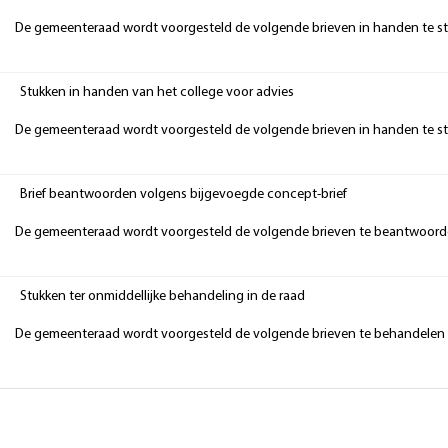
De gemeenteraad wordt voorgesteld de volgende brieven in handen te ste
Stukken in handen van het college voor advies
De gemeenteraad wordt voorgesteld de volgende brieven in handen te ste
Brief beantwoorden volgens bijgevoegde concept-brief
De gemeenteraad wordt voorgesteld de volgende brieven te beantwoorde
Stukken ter onmiddellijke behandeling in de raad
De gemeenteraad wordt voorgesteld de volgende brieven te behandelen 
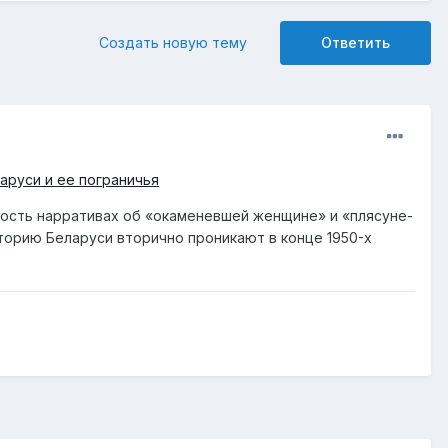
Создать новую тему
Ответить
аруси и ее пограничья
ость нарративах об «окаменевшей женщине» и «плясуне-
торию Беларуси вторично проникают в конце 1950-х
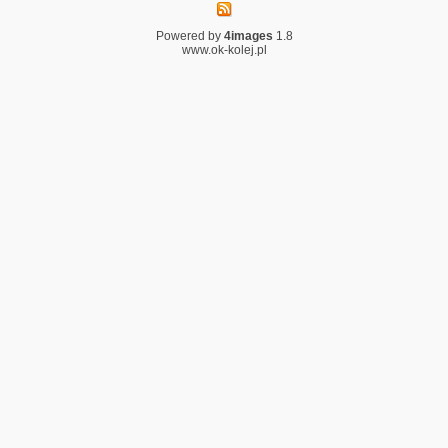
Powered by
4images
1.8
www.ok-kolej.pl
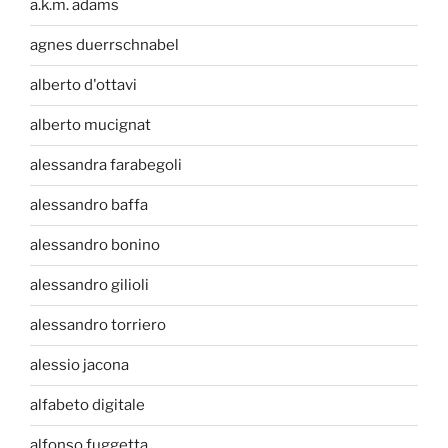
a.k.m. adams
agnes duerrschnabel
alberto d'ottavi
alberto mucignat
alessandra farabegoli
alessandro baffa
alessandro bonino
alessandro gilioli
alessandro torriero
alessio jacona
alfabeto digitale
alfonso fuggetta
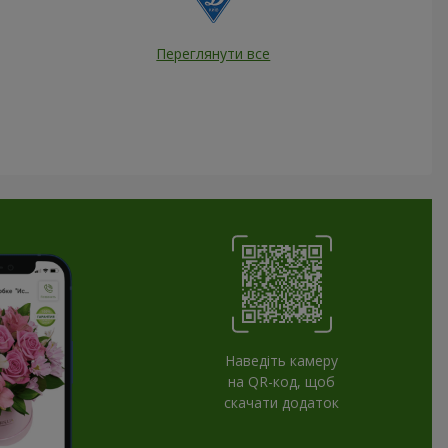
Переглянути все
Наведіть камеру
на QR-код, щоб
скачати додаток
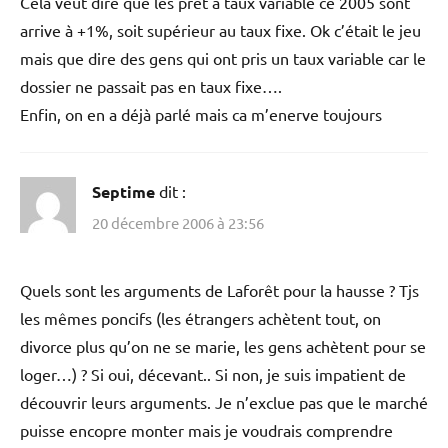
Cela veut dire que les pret à taux variable ce 2005 sont
arrive à +1%, soit supérieur au taux fixe. Ok c’était le jeu
mais que dire des gens qui ont pris un taux variable car le
dossier ne passait pas en taux fixe….
Enfin, on en a déjà parlé mais ca m’enerve toujours
Septime
dit :
20 décembre 2006 à 23:56
Quels sont les arguments de Laforêt pour la hausse ? Tjs
les mêmes poncifs (les étrangers achètent tout, on
divorce plus qu’on ne se marie, les gens achètent pour se
loger…) ? Si oui, décevant.. Si non, je suis impatient de
découvrir leurs arguments. Je n’exclue pas que le marché
puisse encopre monter mais je voudrais comprendre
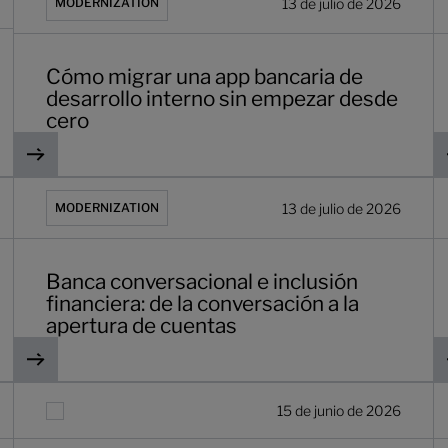
13 de julio de 2026
MODERNIZATION
Cómo migrar una app bancaria de
desarrollo interno sin empezar desde
cero
cia de datos ya no es suficiente
Banca conversacional e inclusión financiera: de la conversa
4
13 de julio de 2026
MODERNIZATION
Banca conversacional e inclusión
financiera: de la conversación a la
apertura de cuentas
oduction at scale
Cómo los flujos de trabajo de los asesores se están simpli
R
15 de junio de 2026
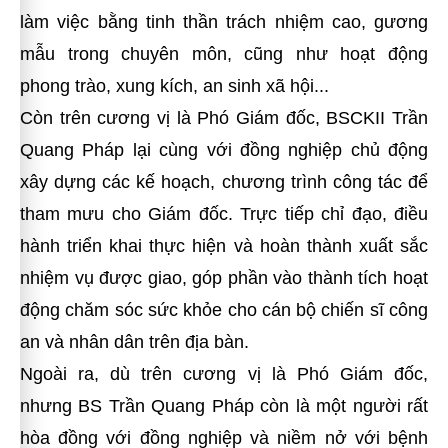
làm việc bằng tinh thần trách nhiệm cao,
gương
mẫu trong chuyên môn, cũng như hoạt động
phong trào, xung kích, an sinh xã hội...
Còn trên cương vị là Phó Giám đốc,
BSCKII Trần
Quang Pháp
lại cùng với đồng nghiệp chủ động
xây dựng các kế hoạch, chương trình công tác để
tham mưu cho Giám đốc. Trực tiếp chỉ đạo, điều
hành triển khai thực hiện và hoàn thành xuất sắc
nhiệm vụ được giao, góp phần vào thành tích hoạt
động chăm sóc sức khỏe cho cán bộ chiến sĩ công
an và nhân dân trên địa bàn.
Ngoài ra, dù trên cương vị là Phó Giám đốc,
nhưng BS Trần Quang Pháp còn là một người rất
hòa đồng với đồng nghiệp và niềm nở với bệnh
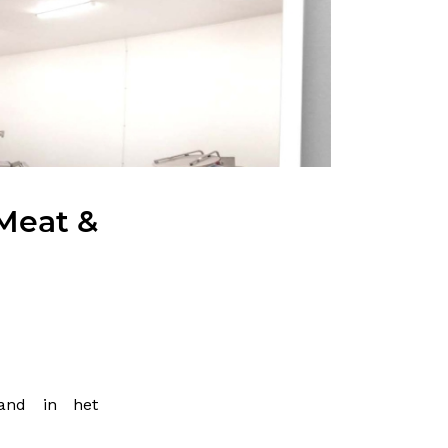
 Meat &
aand in het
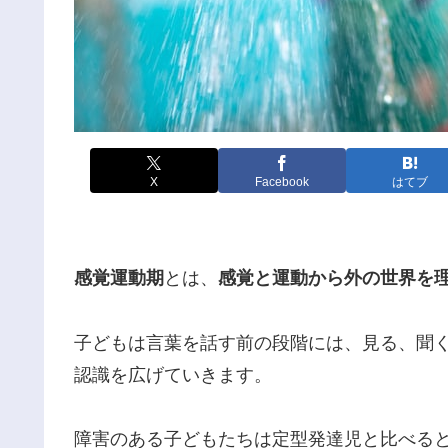
X
Facebook
はてブ
感覚運動期
とは、
感覚と運動から外の世界を
子どもは言葉を話す前の段階には、見る、聞
認識を広げていきます。
障害のある子どもたちは定型発達児と比べる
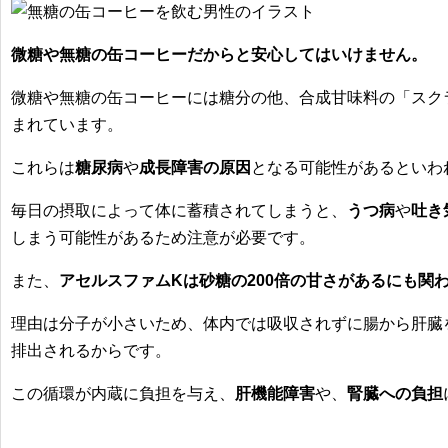
微糖や無糖の缶コーヒーだからと安心してはいけません。
微糖や無糖の缶コーヒーには糖分の他、
合成甘味料の「スク
まれています
。
これらは
糖尿病
や
成長障害の原因
となる可能性があるといわ
毎日の摂取によって体に蓄積されてしまうと、
うつ病
や
吐き
しまう可能性があるため注意が必要です。
また、
アセルスファムKは砂糖の200倍の甘さがあるにも関
理由は分子が小さいため、
体内では吸収されずに腸から肝臓
排出
されるからです。
この循環が
内蔵に負担
を与え、
肝機能障害
や、
腎臓への負担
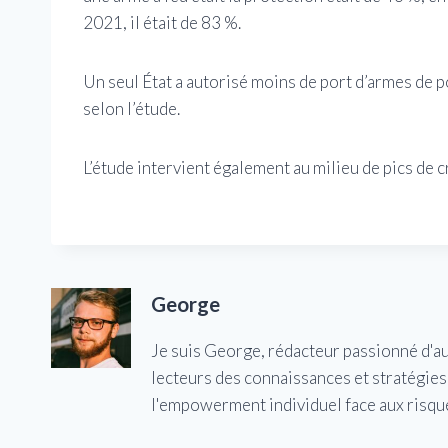
2021, il était de 83 %.
Un seul État a autorisé moins de port d’armes de po
selon l’étude.
L’étude intervient également au milieu de pics de cr
George
Je suis George, rédacteur passionné d'a
lecteurs des connaissances et stratégies 
l'empowerment individuel face aux risqu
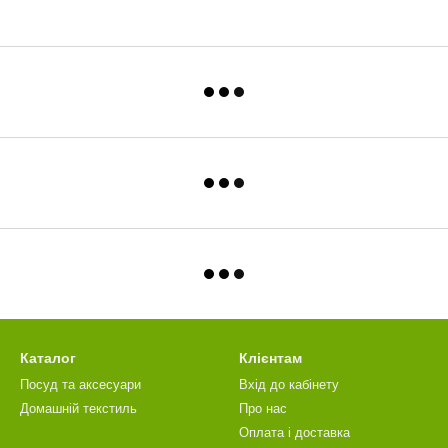
Каталог
Клієнтам
Посуд та аксесуари
Вхід до кабінету
Домашній текстиль
Про нас
Оплата і доставка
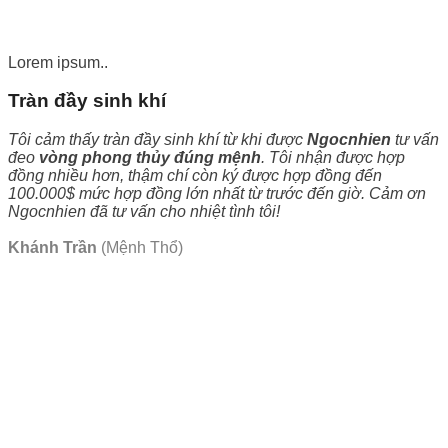
Lorem ipsum..
Tràn đầy sinh khí
Tôi cảm thấy tràn đầy sinh khí từ khi được
Ngocnhien
tư vấn
đeo
vòng phong thủy đúng mệnh
. Tôi nhận được hợp
đồng nhiều hơn, thậm chí còn ký được hợp đồng đến
100.000$ mức hợp đồng lớn nhất từ trước đến giờ. Cảm ơn
Ngocnhien đã tư vấn cho nhiệt tình tôi!
Khánh Trần
(Mệnh Thổ)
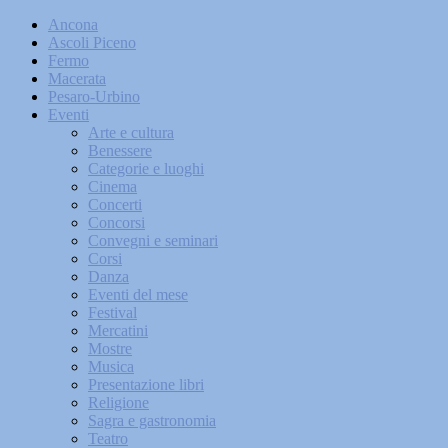
Ancona
Ascoli Piceno
Fermo
Macerata
Pesaro-Urbino
Eventi
Arte e cultura
Benessere
Categorie e luoghi
Cinema
Concerti
Concorsi
Convegni e seminari
Corsi
Danza
Eventi del mese
Festival
Mercatini
Mostre
Musica
Presentazione libri
Religione
Sagra e gastronomia
Teatro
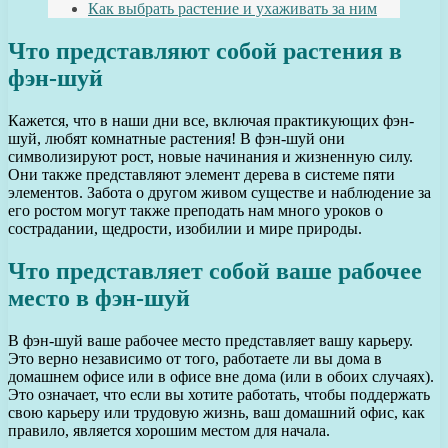
Как выбрать растение и ухаживать за ним
Что представляют собой растения в
фэн-шуй
Кажется, что в наши дни все, включая практикующих фэн-
шуй, любят комнатные растения! В фэн-шуй они
символизируют рост, новые начинания и жизненную силу.
Они также представляют элемент дерева в системе пяти
элементов. Забота о другом живом существе и наблюдение за
его ростом могут также преподать нам много уроков о
сострадании, щедрости, изобилии и мире природы.
Что представляет собой ваше рабочее
место в фэн-шуй
В фэн-шуй ваше рабочее место представляет вашу карьеру.
Это верно независимо от того, работаете ли вы дома в
домашнем офисе или в офисе вне дома (или в обоих случаях).
Это означает, что если вы хотите работать, чтобы поддержать
свою карьеру или трудовую жизнь, ваш домашний офис, как
правило, является хорошим местом для начала.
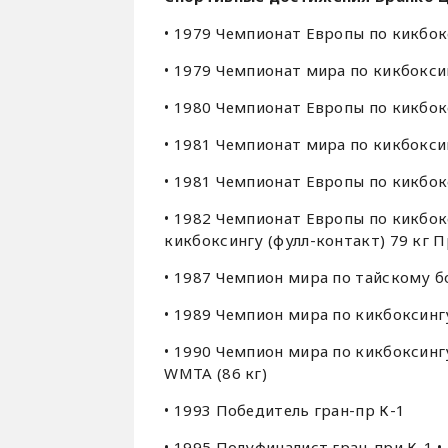
• 1979 Чемпионат Европы по кикбок
• 1979 Чемпионат мира по кикбокси
• 1980 Чемпионат Европы по кикбок
• 1981 Чемпионат мира по кикбокси
• 1981 Чемпионат Европы по кикбок
• 1982 Чемпионат Европы по кикбок
кикбоксингу (фулл-контакт) 79 кг 
• 1987 Чемпион мира по тайскому б
• 1989 Чемпион мира по кикбоксинг
• 1990 Чемпион мира по кикбоксингу
WMTA (86 кг)
• 1993 Победитель гран-пр К-1
• 1995 Полуфиналист гран-при К-1 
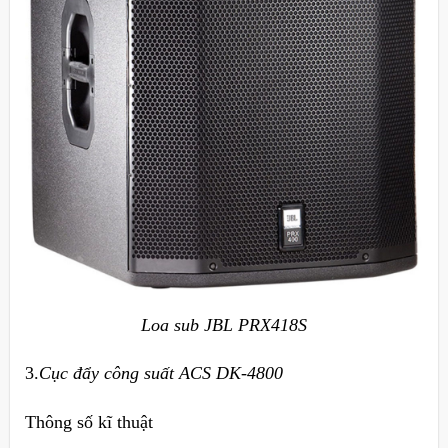
Loa sub JBL PRX418S
3.
Cục đẩy công suất ACS DK-4800
Thông số kĩ thuật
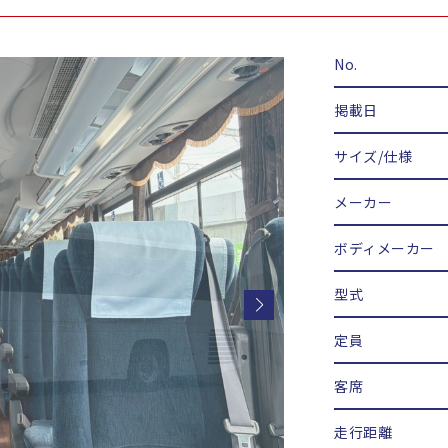
No.
掲載日
サイズ/仕様
メーカー
ボディメーカー
型式
定員
客席
走行距離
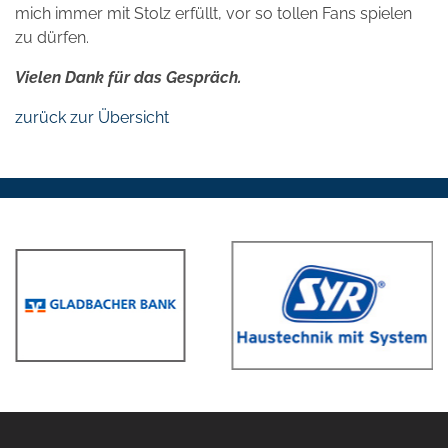
mich immer mit Stolz erfüllt, vor so tollen Fans spielen
zu dürfen.
Vielen Dank für das Gespräch.
zurück zur Übersicht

What you have to do -
Please show the lines in the entries above that hold the string "taux".

Worked solution -
Cela veut dire que les pret à taux variable ce 2005 sont
arrive à +1%, soit supérieur au taux fixe. Ok c’était le jeu
mais que dire des gens qui ont pris un taux variable car le
dossier ne passait pas en taux fixe….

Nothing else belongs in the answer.